Problem statement
Without changing anything, output the records below.

Working data

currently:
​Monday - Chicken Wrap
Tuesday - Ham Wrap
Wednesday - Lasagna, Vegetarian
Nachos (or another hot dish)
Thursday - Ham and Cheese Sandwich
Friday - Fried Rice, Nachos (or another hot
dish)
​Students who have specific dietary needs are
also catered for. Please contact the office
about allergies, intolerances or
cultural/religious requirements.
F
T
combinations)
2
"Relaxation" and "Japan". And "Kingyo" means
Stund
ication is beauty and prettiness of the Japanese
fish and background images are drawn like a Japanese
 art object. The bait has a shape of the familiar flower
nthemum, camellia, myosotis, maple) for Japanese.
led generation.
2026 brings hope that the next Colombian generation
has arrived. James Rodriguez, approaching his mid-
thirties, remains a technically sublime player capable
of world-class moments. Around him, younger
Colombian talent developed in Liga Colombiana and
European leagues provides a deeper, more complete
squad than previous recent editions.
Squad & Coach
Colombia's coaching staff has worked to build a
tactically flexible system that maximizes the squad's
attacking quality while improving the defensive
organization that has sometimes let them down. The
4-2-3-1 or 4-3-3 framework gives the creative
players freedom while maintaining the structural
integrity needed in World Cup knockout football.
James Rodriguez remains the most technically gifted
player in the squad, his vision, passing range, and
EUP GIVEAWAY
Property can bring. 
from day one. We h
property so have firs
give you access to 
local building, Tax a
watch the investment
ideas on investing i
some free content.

Written response
currently:
​Monday - Chicken Wrap
Tuesday - Ham Wrap
Wednesday - Lasagna, Vegetarian
Nachos (or another hot dish)
Thursday - Ham and Cheese Sandwich
Friday - Fried Rice, Nachos (or another hot
dish)
​Students who have specific dietary needs are
also catered for. Please contact the office
about allergies, intolerances or
cultural/religious requirements.
F
T
combinations)
2
"Relaxation" and "Japan". And "Kingyo" means
Stund
ication is beauty and prettiness of the Japanese
fish and background images are drawn like a Japanese
 art object. The bait has a shape of the familiar flower
nthemum, camellia, myosotis, maple) for Japanese.
led generation.
2026 brings hope that the next Colombian generation
has arrived. James Rodriguez, approaching his mid-
thirties, remains a technically sublime player capable
of world-class moments. Around him, younger
Colombian talent developed in Liga Colombiana and
European leagues provides a deeper, more complete
squad than previous recent editions.
Squad & Coach
Colombia's coaching staff has worked to build a
tactically flexible system that maximizes the squad's
attacking quality while improving the defensive
organization that has sometimes let them down. The
4-2-3-1 or 4-3-3 framework gives the creative
players freedom while maintaining the structural
integrity needed in World Cup knockout football.
James Rodriguez remains the most technically gifted
player in the squad, his vision, passing range, and
EUP GIVEAWAY
Property can bring. 
from day one. We h
property so have firs
give you access to 
local building, Tax a
watch the investment
ideas on investing i
some free content.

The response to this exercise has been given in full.